Adapting my answer to Python docx Replace string in paragraph while keeping style
The text to be replaced can be split over several runs so it needs to searched by partial matching, identify which runs need to have text replaced then replace the text in those identified.
This function replaces strings and retains the original text styling. This process is the same regardless of whether styling is required to be retained as it is the styling that causes text to be potentially broken into multiple runs, even if the text visually lacks styling.
import docx
def docx_find_replace_text(doc, search_text, replace_text):
paragraphs = list(doc.paragraphs)
for t in doc.tables:
for row in t.rows:
for cell in row.cells:
for paragraph in cell.paragraphs:
paragraphs.append(paragraph)
for p in paragraphs:
if search_text in p.text:
inline = p.runs
# Replace strings and retain the same style.
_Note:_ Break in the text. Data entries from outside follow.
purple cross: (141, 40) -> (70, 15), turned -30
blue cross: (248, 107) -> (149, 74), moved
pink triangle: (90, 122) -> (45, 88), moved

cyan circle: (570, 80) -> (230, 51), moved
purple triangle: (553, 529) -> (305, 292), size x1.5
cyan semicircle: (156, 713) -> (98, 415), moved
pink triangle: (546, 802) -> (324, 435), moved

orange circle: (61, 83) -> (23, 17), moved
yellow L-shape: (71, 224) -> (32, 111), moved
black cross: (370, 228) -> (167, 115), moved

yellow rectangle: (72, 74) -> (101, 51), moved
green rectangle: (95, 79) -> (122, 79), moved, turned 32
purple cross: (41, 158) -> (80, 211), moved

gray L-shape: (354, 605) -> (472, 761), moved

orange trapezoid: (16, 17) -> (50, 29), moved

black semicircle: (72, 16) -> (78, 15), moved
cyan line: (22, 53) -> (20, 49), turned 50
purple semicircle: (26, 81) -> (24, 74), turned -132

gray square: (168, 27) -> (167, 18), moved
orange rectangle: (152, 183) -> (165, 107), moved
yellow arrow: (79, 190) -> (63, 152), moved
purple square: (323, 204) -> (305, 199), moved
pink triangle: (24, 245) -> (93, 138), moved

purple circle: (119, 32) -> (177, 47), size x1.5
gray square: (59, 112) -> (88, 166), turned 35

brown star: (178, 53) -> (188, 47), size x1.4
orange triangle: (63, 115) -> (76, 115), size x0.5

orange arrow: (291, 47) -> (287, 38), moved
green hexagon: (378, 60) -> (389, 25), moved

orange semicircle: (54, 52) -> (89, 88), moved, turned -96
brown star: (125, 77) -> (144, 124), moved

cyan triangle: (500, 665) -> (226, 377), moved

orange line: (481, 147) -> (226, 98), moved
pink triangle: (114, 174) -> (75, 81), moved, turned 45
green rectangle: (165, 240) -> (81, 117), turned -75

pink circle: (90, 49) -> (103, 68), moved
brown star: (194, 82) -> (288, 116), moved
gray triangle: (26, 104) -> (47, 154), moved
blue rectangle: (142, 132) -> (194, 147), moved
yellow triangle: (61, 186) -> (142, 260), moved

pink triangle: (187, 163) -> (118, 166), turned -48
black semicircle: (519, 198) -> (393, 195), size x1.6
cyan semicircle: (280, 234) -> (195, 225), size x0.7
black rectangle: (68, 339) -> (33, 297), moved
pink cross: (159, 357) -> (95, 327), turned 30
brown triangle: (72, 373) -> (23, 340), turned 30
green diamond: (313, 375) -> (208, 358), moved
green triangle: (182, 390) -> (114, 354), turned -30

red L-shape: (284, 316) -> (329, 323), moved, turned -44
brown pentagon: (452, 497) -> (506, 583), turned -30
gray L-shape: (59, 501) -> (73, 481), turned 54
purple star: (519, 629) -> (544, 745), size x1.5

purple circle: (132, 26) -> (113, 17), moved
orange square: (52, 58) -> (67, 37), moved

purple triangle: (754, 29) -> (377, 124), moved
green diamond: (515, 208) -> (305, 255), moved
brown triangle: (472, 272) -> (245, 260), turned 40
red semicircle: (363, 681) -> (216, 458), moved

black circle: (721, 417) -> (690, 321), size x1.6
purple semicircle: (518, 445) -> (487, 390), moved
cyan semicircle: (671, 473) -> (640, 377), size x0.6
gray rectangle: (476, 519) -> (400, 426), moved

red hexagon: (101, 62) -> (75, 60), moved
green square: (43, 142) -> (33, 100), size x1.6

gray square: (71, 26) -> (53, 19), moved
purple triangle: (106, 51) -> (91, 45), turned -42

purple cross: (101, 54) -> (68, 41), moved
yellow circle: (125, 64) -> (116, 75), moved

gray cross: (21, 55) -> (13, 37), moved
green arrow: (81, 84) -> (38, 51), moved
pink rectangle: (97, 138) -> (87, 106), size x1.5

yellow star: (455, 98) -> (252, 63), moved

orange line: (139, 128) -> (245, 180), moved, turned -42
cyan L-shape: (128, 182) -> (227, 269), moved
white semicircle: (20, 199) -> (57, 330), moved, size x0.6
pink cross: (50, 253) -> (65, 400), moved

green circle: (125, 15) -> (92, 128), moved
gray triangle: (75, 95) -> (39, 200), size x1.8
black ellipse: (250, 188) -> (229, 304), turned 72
# The text to be replaced can be split over several runs so
# search through, identify which runs need to have text replaced
# then replace the text in those identified
started = False
search_index = 0
# found_runs is a list of (inline index, index of match, length of match)
found_runs = list()
found_all = False
replace_done = False
for i in range(len(inline)):
# case 1: found in single run so short circuit the replace
if search_text in inline[i].text and not started:
found_runs.append((i, inline[i].text.find(search_text), len(search_text)))
text = inline[i].text.replace(search_text, str(replace_text))
inline[i].text = text
replace_done = True
found_all = True
break
if search_text[search_index] not in inline[i].text and not started:
# keep looking ...
continue
# case 2: search for partial text, find first run
if search_text[search_index] in inline[i].text and inline[i].text[-1] in search_text and not started:
# check sequence
start_index = inline[i].text.find(search_text[search_index])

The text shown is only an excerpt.